Posted 2:18 p.m. Friday, Dec. 19, 2025
UWL French students give voice to immigrant journeys
UW-La Crosse French students are giving voice to immigrant stories through web-based, interactive maps that blend text, images and video to document journeys from the Francophone world. Created as part of an advanced French course, the digital projects illuminate personal migration experiences while helping students better understand global history, cultures and human resilience.
The maps trace stories such as a man who dreams of becoming a boxer and survives brutality, robbery and jail time on his journey from Africa to France; a woman who travels alone from Côte d’Ivoire, knowing she will be ostracized if she ever returns home; and a woman of color who immigrates to the United States during an time when slavery was still common.
“The beauty of using this platform is that students can trace geographical migration patterns and make these journeys more tangible,” says Dany Jacob, assistant professor of Global Cultures & Languages, who teaches the course.
The project is part of FRE 320: Global French Cultures: Past, Present, and Future. In addition to selecting immigrant stories based on their interests and creating the digital maps, students also simulated an exchange of letters to further develop each immigrant’s experiences and perspectives.
To add a physical dimension to the digital work, students created an artifact their immigrant might have carried during the journey. The artifacts, Jacob explains, give material presence to voices represented online. Students presented their completed projects in French at the end of the course.
Along the way, students encountered the harsh realities many migrants face. Their research revealed recurring challenges, including mistreatment by police, incarceration, theft, sleeping overnight in public spaces, and the need to adopt false identities and new names to remain safe.
“This project creates a better understanding of the world and the struggles people face,” says Bastien Janiak, a UWL junior majoring in archaeology with minors in French and linguistics. “I like that we had the creative freedom to explore topics that interested us while still meeting the learning goals of the course.”

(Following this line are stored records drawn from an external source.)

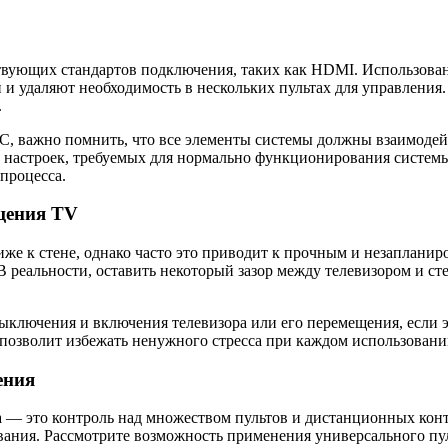
тствующих стандартов подключения, таких как HDMI. Использо
 и удаляют необходимость в нескольких пультах для управления.
.
C, важно помнить, что все элементы системы должны взаимодей
 настроек, требуемых для нормально функционирования системы
процесса.
ещения TV
иже к стене, однако часто это приводит к прочным и незаплани
 реальности, оставить некоторый зазор между телевизором и сте
ключения и включения телевизора или его перемещения, если э
 позволит избежать ненужного стресса при каждом использовани
ения
а — это контроль над множеством пультов и дистанционных ко
вания. Рассмотрите возможность применения универсального пу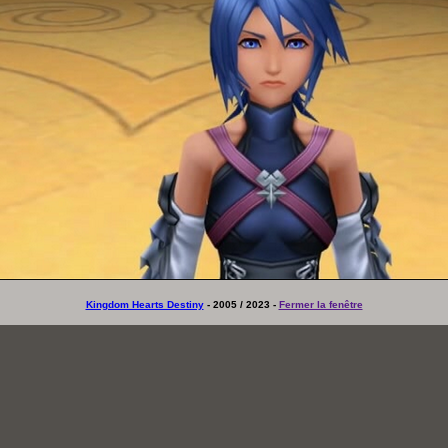
Kingdom Hearts Destiny
- 2005 / 2023 -
Fermer la fenêtre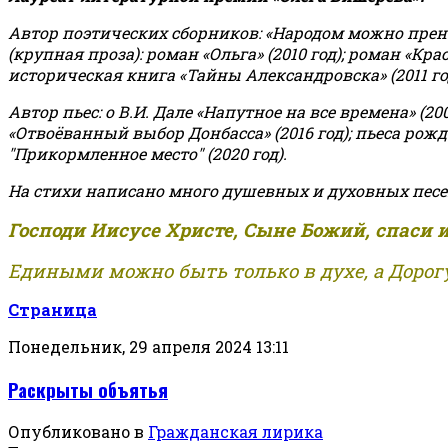
Автор поэтических сборников: «Народом можно пренебре
(крупная проза): роман «Ольга» (2010 год); роман «Кр
историческая книга «Тайны Александровска» (2011 год);
Автор пьес: о В.И. Дале «Напутное на все времена» (200
«Отвоёванный выбор Донбасса» (2016 год); пьеса рожде
"Прикормленное место" (2020 год).
На стихи написано много душевных и духовных песе
Господи Иисусе Христе, Сыне Божий, спаси 
Едиными можно быть только в духе, а Дорогу
Страница
Понедельник, 29 апреля 2024 13:11
Раскрыты объятья
Опубликовано в
Гражданская лирика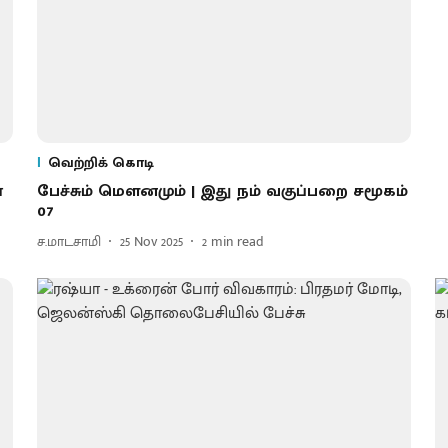
வெற்றிக் கொடி
்
பேச்சும் மௌனமும் | இது நம் வகுப்பறை சமூகம்
07
ச.மாடசாமி
25 Nov 2025
2
min read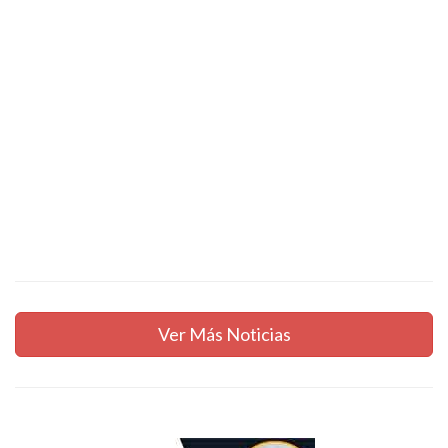
Ver Más Noticias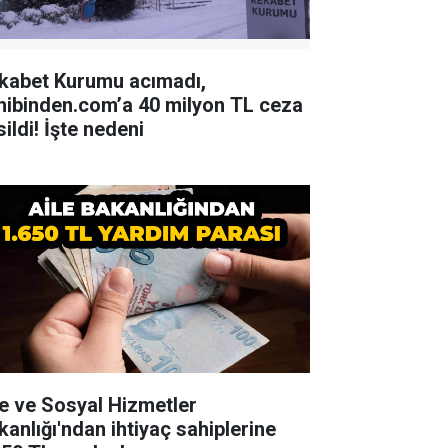
kabet Kurumu acımadı,
hibinden.com’a 40 milyon TL ceza
ildi! İşte nedeni
le ve Sosyal Hizmetler
kanlığı'ndan ihtiyaç sahiplerine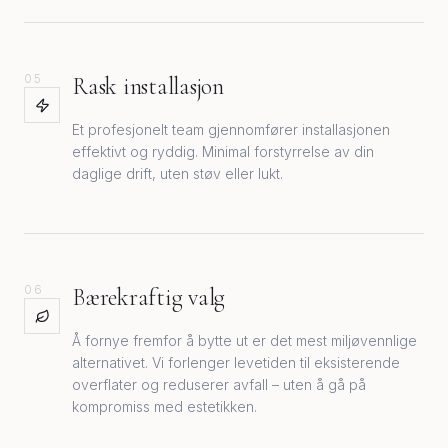
05
Rask installasjon
Et profesjonelt team gjennomfører installasjonen
effektivt og ryddig. Minimal forstyrrelse av din
daglige drift, uten støv eller lukt.
06
Bærekraftig valg
Å fornye fremfor å bytte ut er det mest miljøvennlige
alternativet. Vi forlenger levetiden til eksisterende
overflater og reduserer avfall – uten å gå på
kompromiss med estetikken.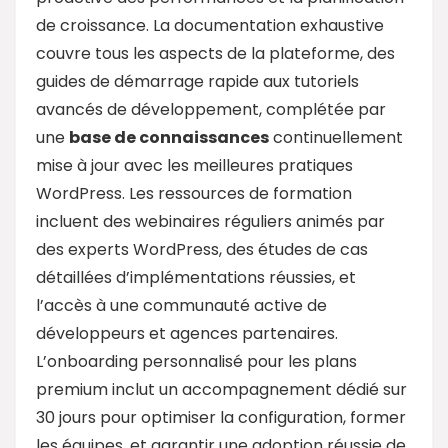
de croissance. La documentation exhaustive
couvre tous les aspects de la plateforme, des
guides de démarrage rapide aux tutoriels
avancés de développement, complétée par
une
base de connaissances
continuellement
mise à jour avec les meilleures pratiques
WordPress. Les ressources de formation
incluent des webinaires réguliers animés par
des experts WordPress, des études de cas
détaillées d’implémentations réussies, et
l’accès à une communauté active de
développeurs et agences partenaires.
L’onboarding personnalisé pour les plans
premium inclut un accompagnement dédié sur
30 jours pour optimiser la configuration, former
les équipes, et garantir une adoption réussie de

One of the stories centers on Francis Ngannou, who spent more than a year in Morocco attempting to cross the Mediterranean Sea before eventually reaching France. His journey, marked by repeated hardship, ultimately led him to become a UFC heavyweight champion.
“You get to learn the histories behind these migrations,” says Anthony Villarreal, a senior marketing major with a French minor who documented Ngannou’s story. “It shows the repercussions of failures of colonizing countries, and how history repeats itself in that way.”
UWL senior Elin Voegeli, a theatre major with a French minor, explored the life of Elisabeth Dieudonné Vincent, a businesswoman who lived in five countries and navigated multiple identities and names to navigate stigma associated with illegitimacy and descent from enslaved people. Born in 1798, Vincent ultimately immigrated from Haiti to Louisiana, arriving in the U.S. during a period when slavery was widespread.
“In many history classes, the focus is mostly on the U.S., without much attention to what was happening elsewhere,” says Voegeli. “We study the Civil War as the North versus the South, but not in terms of the stories of those who were not from the U.S. and what their experiences were like.”
Because Vincent changed names and countries multiple times, researching her life was complex, Voegeli says. “It felt like solving a mystery — connecting different names to the same person and understanding how all these fragments came together.”
Janiak created a fictional character informed by real research on migration from West Africa. His character, a woman traveling alone from Côte d’Ivoire, represents experiences that are often undocumented.
“Many immigrants don’t talk about their stories, so there isn’t much data,” says Janiak. “I thought creating a fictional narrative could help connect ideas and create a more personal understanding of what people go through in search of a better life.”
In the story, the woman travels through Libya and Italy before reaching France, surviving a dangerous Mediterranean crossing where she falls off an overcrowded boat. She left without telling her family, knowing she would be rejected if she ever returned home. “It’s important for people not to fail,” says Janiak. “If they do, they often have nowhere to go.”
Each student’s artifact further deepened the storytelling. Villarreal created a boxing hand wrap made from athletic tape. Voegeli assembled a cigar box containing a baptism certificate that proved her subject was a free woman. Janiak created a headscarf, weathered and dirtied to reflect the length and hardship of the journey.
“These objects are an excellent way to have my students reflect on the emotional charge we infuse in objects during migration,” says Jacob who plans to exhibit the artifacts in a glass case in the department.
Through language, mapping and material culture, the project allowed students not only to practice French, but also to engage critically and empathetically with global migration stories — bringing voices from the Francophone world into clearer focus.